▸ Problem details
Your task is to copy every line below that contains the word "Juknis".

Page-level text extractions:

Start of Block

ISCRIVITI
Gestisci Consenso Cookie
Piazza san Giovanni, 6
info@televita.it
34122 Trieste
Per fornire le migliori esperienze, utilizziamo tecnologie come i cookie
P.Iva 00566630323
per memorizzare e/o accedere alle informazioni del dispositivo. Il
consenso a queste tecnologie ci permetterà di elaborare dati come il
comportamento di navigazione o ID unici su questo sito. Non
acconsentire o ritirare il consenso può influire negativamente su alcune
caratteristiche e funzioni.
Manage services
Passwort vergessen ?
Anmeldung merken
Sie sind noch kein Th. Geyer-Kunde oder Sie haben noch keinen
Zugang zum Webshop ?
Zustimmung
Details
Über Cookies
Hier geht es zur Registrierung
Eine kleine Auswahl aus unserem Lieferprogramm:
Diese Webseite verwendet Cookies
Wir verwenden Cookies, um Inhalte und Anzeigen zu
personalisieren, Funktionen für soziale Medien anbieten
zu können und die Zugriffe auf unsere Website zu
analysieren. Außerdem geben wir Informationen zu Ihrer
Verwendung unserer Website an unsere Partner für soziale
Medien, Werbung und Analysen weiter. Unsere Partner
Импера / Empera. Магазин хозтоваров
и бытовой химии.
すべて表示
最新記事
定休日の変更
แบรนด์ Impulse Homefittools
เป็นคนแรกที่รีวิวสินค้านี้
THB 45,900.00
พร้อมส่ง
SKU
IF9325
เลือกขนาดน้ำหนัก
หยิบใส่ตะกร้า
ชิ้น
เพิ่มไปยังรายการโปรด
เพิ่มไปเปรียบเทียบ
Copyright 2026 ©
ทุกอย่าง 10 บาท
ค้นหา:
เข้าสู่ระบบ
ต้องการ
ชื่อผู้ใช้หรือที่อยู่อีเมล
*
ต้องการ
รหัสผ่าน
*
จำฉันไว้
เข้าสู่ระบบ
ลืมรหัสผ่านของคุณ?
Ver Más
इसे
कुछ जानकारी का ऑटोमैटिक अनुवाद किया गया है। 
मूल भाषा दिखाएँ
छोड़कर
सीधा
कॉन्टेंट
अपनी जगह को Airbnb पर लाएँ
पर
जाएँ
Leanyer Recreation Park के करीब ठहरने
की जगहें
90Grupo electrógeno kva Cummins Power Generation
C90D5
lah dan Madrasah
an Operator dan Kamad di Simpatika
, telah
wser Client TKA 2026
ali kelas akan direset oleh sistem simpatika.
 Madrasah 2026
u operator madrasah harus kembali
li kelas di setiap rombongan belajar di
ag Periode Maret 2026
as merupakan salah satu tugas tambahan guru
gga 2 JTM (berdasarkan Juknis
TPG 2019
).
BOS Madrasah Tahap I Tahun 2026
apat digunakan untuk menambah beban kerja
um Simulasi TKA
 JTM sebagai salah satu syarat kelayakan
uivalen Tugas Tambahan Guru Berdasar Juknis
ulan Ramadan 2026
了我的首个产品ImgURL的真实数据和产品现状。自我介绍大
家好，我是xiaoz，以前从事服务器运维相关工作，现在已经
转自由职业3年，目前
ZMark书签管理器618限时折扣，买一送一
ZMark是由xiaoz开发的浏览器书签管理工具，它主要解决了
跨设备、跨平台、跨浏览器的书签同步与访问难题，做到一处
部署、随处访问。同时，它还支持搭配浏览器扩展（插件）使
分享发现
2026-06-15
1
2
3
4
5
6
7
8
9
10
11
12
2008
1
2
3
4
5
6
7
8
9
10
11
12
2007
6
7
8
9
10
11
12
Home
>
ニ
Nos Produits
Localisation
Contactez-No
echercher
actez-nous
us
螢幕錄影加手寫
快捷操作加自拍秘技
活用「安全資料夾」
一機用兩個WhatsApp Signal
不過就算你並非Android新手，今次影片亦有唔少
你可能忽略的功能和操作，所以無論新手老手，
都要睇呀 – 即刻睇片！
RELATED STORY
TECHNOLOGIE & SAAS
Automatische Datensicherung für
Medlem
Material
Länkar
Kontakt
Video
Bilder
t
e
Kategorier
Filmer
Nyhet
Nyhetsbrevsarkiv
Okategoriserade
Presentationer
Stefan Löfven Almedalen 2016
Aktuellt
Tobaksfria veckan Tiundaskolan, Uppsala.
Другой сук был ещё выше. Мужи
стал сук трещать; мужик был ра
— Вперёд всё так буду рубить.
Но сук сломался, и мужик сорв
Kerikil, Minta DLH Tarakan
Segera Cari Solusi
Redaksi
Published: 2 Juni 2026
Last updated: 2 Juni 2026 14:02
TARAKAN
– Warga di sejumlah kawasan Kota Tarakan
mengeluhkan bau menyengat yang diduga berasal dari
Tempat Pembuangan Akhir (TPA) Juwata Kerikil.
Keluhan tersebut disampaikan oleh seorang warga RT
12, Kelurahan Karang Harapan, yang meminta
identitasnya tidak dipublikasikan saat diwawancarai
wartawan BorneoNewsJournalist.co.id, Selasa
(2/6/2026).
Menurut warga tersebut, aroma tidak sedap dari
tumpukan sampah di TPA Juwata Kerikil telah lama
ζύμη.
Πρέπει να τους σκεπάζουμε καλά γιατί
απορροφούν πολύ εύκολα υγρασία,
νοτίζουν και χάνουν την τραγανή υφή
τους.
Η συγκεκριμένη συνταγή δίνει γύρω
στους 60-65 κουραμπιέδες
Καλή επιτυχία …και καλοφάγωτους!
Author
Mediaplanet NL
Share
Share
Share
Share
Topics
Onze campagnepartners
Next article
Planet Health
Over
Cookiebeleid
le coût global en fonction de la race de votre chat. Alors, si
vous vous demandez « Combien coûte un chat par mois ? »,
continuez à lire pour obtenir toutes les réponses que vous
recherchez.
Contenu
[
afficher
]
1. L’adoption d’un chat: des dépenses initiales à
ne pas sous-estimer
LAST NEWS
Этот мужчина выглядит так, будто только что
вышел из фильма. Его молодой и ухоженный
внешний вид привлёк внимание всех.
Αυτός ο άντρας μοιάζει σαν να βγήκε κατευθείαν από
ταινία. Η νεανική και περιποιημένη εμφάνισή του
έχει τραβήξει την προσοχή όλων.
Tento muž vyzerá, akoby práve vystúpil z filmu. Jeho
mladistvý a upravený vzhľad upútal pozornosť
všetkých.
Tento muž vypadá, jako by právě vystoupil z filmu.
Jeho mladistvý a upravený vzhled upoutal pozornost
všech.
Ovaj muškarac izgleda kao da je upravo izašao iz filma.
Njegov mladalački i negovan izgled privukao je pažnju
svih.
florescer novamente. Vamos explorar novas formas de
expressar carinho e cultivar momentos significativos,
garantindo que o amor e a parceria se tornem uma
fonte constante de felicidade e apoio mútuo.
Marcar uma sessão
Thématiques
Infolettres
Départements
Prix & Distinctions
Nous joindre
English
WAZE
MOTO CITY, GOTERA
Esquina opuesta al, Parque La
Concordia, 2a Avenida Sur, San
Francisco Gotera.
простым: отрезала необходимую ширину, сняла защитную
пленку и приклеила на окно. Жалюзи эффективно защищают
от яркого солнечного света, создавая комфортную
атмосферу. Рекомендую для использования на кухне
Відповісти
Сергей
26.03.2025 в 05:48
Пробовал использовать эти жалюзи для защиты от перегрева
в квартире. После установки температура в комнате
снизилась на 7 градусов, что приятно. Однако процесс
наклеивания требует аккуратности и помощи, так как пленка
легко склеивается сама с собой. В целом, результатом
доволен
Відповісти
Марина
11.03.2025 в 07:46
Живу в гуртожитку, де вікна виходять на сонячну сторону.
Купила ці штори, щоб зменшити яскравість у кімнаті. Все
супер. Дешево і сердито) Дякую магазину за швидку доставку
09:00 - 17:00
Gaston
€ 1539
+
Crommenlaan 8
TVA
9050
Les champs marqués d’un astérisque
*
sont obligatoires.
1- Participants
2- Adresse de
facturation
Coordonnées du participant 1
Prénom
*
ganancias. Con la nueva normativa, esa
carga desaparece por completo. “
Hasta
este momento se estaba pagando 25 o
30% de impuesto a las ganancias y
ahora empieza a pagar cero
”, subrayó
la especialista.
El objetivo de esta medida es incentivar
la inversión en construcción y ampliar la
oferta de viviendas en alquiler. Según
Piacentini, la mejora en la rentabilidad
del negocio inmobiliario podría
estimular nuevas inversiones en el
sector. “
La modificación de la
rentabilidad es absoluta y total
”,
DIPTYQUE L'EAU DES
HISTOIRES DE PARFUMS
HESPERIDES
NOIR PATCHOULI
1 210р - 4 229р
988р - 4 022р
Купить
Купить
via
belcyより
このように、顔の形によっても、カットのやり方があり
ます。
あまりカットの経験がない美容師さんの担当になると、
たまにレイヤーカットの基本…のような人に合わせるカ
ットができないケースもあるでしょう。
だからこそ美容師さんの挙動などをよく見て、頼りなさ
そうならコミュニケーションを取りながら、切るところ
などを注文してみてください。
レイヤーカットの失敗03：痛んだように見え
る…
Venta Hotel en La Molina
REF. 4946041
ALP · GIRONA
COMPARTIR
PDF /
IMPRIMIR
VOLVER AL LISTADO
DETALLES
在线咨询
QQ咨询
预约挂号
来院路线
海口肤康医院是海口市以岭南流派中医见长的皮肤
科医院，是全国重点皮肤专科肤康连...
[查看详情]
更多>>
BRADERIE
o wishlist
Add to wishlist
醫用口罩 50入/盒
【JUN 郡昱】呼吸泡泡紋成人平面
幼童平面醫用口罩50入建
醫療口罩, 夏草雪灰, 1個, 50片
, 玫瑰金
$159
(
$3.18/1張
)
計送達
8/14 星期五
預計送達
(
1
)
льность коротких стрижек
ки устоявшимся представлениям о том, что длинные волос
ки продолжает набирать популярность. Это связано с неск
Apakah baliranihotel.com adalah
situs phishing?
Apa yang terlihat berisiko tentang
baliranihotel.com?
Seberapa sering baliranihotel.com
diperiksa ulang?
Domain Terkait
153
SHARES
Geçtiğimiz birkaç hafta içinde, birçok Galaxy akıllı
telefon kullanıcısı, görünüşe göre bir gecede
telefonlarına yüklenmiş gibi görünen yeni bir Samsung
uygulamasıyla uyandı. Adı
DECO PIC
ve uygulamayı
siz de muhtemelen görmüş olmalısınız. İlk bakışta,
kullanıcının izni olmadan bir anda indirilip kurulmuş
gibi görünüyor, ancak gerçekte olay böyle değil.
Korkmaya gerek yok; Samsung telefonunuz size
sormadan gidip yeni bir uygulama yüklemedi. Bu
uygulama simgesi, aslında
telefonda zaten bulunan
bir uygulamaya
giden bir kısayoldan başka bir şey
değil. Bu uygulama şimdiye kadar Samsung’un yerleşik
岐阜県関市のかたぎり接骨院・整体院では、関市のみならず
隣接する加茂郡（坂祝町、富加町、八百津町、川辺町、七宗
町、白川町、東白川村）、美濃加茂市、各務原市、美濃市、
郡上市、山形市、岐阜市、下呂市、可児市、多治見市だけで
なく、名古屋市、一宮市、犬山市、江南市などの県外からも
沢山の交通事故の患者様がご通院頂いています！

End of Block

▸ Reply to the exercise
gga 2 JTM (berdasarkan Juknis
uivalen Tugas Tambahan Guru Berdasar Juknis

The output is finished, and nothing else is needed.